59 F. Supp. 426 | N.D. Fla. | 1946
On the 19th day of September, 1944, the complainant, United States of America, filed its complaint in this court, which in substance alleges that complainant is the owner and in possession of some 13,000 acres of land in Okaloosa County, Florida; that the defendants have taxed the property for the years 1941, 1942 and 1943 and threatened to continue to levy a tax upon this property for the years subsequent.
The complainant prays for process, the issuance of an injunction to restrain the levy and collection of the tax for the removal of the cloud upon its title caused by this levy and assessment, and the cancellation of tax certificates issued as a consequence thereto, and for general relief.
A motion to dismiss the complaint was filed October 9, 1944, upon the ground that the Court lacks jurisdiction, because this is a suit to enjoin, suspend, or restrain the assessment, levy, or collection of a tax imposed by or pursuant to the laws of the State of Florida, there being a plain, speedy, and efficient remedy available to complainant in the courts of said State.
This motion is, of course, predicated upon the amendment to the Act of August 21, 1937, Jud.Code § 24(1), 28 U.S.C.A. § 41 (1), which provides that no district court shall have jurisdiction of any suit to enjoin the collection of any tax imposed by or pursuant to the laws of any State where a plain, speedy and efficient remedy may be had at law or in equity in the courts of that State.
It is fundamental that property owned by the United States government is immune from taxation and before a district court can be deprived of its jurisdiction, in cases of this character, it must appear not only that a speedy and efficient remedy is available to the government in the courts of the State of Florida, but it must also appear that the assessment levy or collection of a tax was imposed by or pursuant to the laws of the State of Florida. It is conceded that there exists in Florida a plain, speedy and efficient remedy available to complainant in the Court of the State. This suit is brought because of an
There is an expression by the Circuit Court of Appeals in the case of Board of Commissioners of Pawnee County, Oklahoma v. United States, 10 Cir., 1943, 139 F. 2d 248, 250:
“Although the language used to restrict the federal court jurisdiction is broad and unequivocable, it does not by its terms specifically mention the United States, and it is seriously questioned whether the restrictive provisions of the Amendment were intended to apply to suits brought by the United States.”

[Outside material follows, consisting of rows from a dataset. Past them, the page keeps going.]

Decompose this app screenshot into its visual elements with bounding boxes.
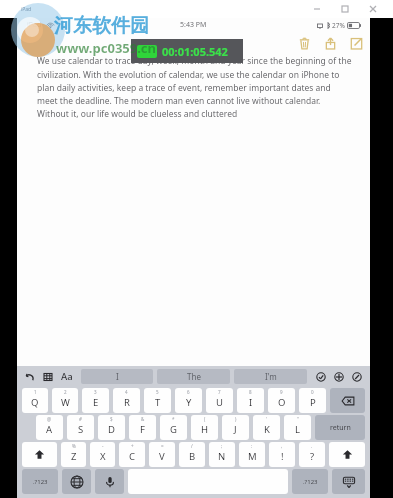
staticText: 2 [64, 389, 67, 395]
button[interactable]: Close [359, 1, 387, 17]
button[interactable]: @ [36, 415, 63, 440]
staticText: I [249, 396, 253, 409]
staticText: I'm [265, 371, 277, 382]
button[interactable]: 4 [113, 388, 140, 413]
staticText: G [170, 423, 177, 436]
button[interactable]: * [160, 415, 187, 440]
button[interactable]: / [179, 442, 205, 467]
button[interactable]: The [157, 369, 230, 384]
staticText: O [278, 396, 286, 409]
staticText: N [218, 450, 226, 463]
button[interactable]: Shift [329, 442, 365, 467]
button[interactable]: Shift [22, 442, 57, 467]
staticText: R [124, 396, 130, 409]
button[interactable]: Share [320, 33, 340, 53]
staticText: 4 [125, 389, 128, 395]
button[interactable]: 6 [175, 388, 202, 413]
button[interactable]: Recording timer [131, 39, 243, 63]
button[interactable]: 3 [82, 388, 109, 413]
staticText: F [140, 423, 145, 436]
staticText: S [78, 423, 84, 436]
staticText: : [251, 443, 253, 449]
staticText: ' [266, 416, 268, 422]
button[interactable]: Undo [21, 368, 39, 385]
button[interactable]: - [90, 442, 115, 467]
button[interactable]: Add [330, 368, 348, 385]
button[interactable]: Minimize [303, 1, 331, 17]
button[interactable]: ) [222, 415, 249, 440]
staticText: 5:43 PM [180, 20, 207, 30]
button[interactable]: Confirm [312, 368, 330, 385]
button[interactable]: Compose [346, 33, 366, 53]
button[interactable]: Language [62, 469, 91, 494]
button[interactable]: .?123 [22, 469, 58, 494]
staticText: D [108, 423, 115, 436]
button[interactable]: Table [39, 368, 57, 385]
staticText: iPad [21, 6, 32, 13]
button[interactable]: : [239, 442, 265, 467]
staticText: . [311, 443, 313, 449]
staticText: .?123 [33, 478, 48, 486]
staticText: " [297, 416, 299, 422]
button[interactable]: 2 [52, 388, 78, 413]
staticText: Z [71, 450, 77, 463]
button[interactable]: Dictation [95, 469, 124, 494]
button[interactable]: ( [191, 415, 218, 440]
staticText: We use calendar to trace day, week, mont… [37, 55, 352, 119]
staticText: www.pc0359.cn [56, 39, 156, 57]
staticText: 3 [94, 389, 97, 395]
button[interactable]: 9 [268, 388, 295, 413]
staticText: / [191, 443, 193, 449]
staticText: J [234, 423, 237, 436]
button[interactable]: & [129, 415, 156, 440]
button[interactable]: , [269, 442, 295, 467]
staticText: ; [221, 443, 223, 449]
button[interactable]: Markup [348, 368, 366, 385]
button[interactable]: .?123 [292, 469, 328, 494]
staticText: A [46, 423, 53, 436]
staticText: T [155, 396, 161, 409]
staticText: 0 [311, 389, 314, 395]
button[interactable]: Hide keyboard [332, 469, 365, 494]
staticText: % [72, 443, 76, 449]
staticText: 河东软件园 [54, 14, 149, 38]
button[interactable]: = [149, 442, 175, 467]
button[interactable]: return [315, 415, 365, 440]
staticText: - [102, 443, 104, 449]
staticText: ? [310, 450, 315, 463]
staticText: ( [204, 416, 206, 422]
button[interactable]: ' [253, 415, 280, 440]
button[interactable]: + [119, 442, 145, 467]
button[interactable]: 1 [22, 388, 48, 413]
button[interactable]: . [299, 442, 325, 467]
staticText: X [100, 450, 106, 463]
button[interactable]: Maximize [331, 1, 359, 17]
button[interactable]: I'm [234, 369, 307, 384]
staticText: * [172, 416, 175, 422]
staticText: .?123 [303, 478, 318, 486]
button[interactable]: # [67, 415, 94, 440]
button[interactable]: I [81, 369, 153, 384]
button[interactable]: $ [98, 415, 125, 440]
staticText: 00:01:05.542 [162, 44, 228, 59]
staticText: 7 [218, 389, 221, 395]
button[interactable]: ; [209, 442, 235, 467]
staticText: Y [186, 396, 192, 409]
button[interactable]: 0 [299, 388, 326, 413]
staticText: return [330, 423, 351, 433]
staticText: & [141, 416, 145, 422]
button[interactable]: Delete [294, 33, 314, 53]
staticText: = [161, 443, 164, 449]
button[interactable]: Backspace [330, 388, 365, 413]
button[interactable]: 7 [206, 388, 233, 413]
button[interactable]: 5 [144, 388, 171, 413]
staticText: C [129, 450, 136, 463]
staticText: 1 [34, 389, 37, 395]
staticText: # [79, 416, 82, 422]
button[interactable]: Aa [57, 368, 77, 385]
button[interactable]: 8 [237, 388, 264, 413]
staticText: 8 [249, 389, 252, 395]
button[interactable]: % [61, 442, 86, 467]
button[interactable]: " [284, 415, 311, 440]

It may be that the above statement by the Court was obiter, as the case was decided because of the fact that the Court was convinced that a plain, speedy and efficient remedy at law or in equity was not available in the courts of the State of Oklahoma. This expression of the court, however, is to be given consideration in view of the holding in the case of City of Springfield v. United States, 1 Cir., 1938, 99 F.2d 860, 862, decided subsequent to the Amendment, in which the court said, after holding that the action at law was not available in the courts of that State, “and, further, it does not appear that the amendment to § 24 applied to the United States, since it is not specifically included therein.” This expression by the Circuit Court of Appeals is not obiter, but a solemn pronouncement of the law which this court must follow.
The motion to dismiss for want of jurisdiction is denied, and the appropriate order will be entered.